Law enforcement officials have the right to detain, arrest and use force against civilians when necessary and appropriate. However, there are times in which they abuse their power and act more harshly than the law allows them to. Force against civilians that is unwarranted or excessive is generally referred to as police brutality.
If you or a loved one has recently had an interaction with police that you believe was excessive or unnecessary, it may have been an instance of police brutality. The following is an overview of what types of actions would constitute an instance of police brutality and the actions that you can take to assert your rights.
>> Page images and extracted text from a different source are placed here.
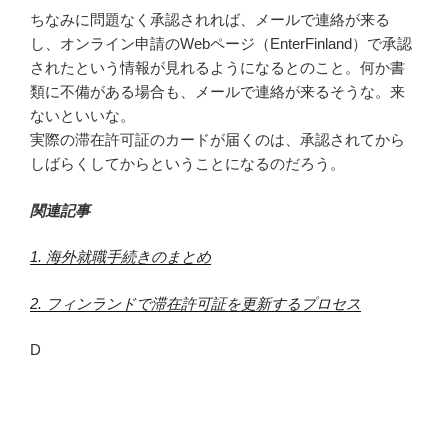
ちなみに問題なく承認されれば、メールで連絡が来る
し、オンライン申請のWebページ（EnterFinland）で承認
されたという情報が見れるようになるとのこと。何か書
類に不備がある場合も、メールで連絡が来るそうな。来
ないといいな。
実際の滞在許可証のカードが届くのは、承認されてから
しばらくしてからということになるのだろう。
関連記事
1. 海外就職手続きのまとめ
2. フィンランドで滞在許可証を更新するプロセス
D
Police brutality and unreasonable force
To show that police brutality took place, you need to demonstrate that the police showed excessive force given the situation’s circumstances. For example, the police are within their rights to use deadly force if a person poses an immediate lethal danger to them or others, and they have no other viable option. However, using the same type of force on a person suspected of petty theft who is fleeing the scene would be unreasonable.
Different types of force
There are five different types of force that should be used gradually and only when the situation necessitates them. These are a physical presence; verbalization — the act of making verbal requests; empty-hand control — using grabs, holds, punches or kicks; less-lethal methods such as police dogs and tasers; and, finally, the use of lethal force.
Filing a claim with the government
If you believe that you are a victim of police brutality, you will need to file a claim with the government. This may be handled at a state or federal level depending on the allegations that you have made.
It is important to stand up for your rights as a citizen and ensure that police brutality is put to an end. Make sure that you understand how the law will apply to your situation.